What is needed:
Transcribe every entry word for word, but skip the images.

*** Dataset records Section Begins ***

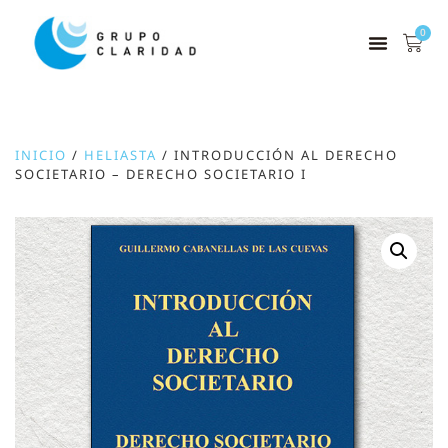
0
INICIO
/
HELIASTA
/ INTRODUCCIÓN AL DERECHO
SOCIETARIO – DERECHO SOCIETARIO I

*** Dataset records Section Ends ***

Completed task:
0
INICIO
/
HELIASTA
/ INTRODUCCIÓN AL DERECHO
SOCIETARIO – DERECHO SOCIETARIO I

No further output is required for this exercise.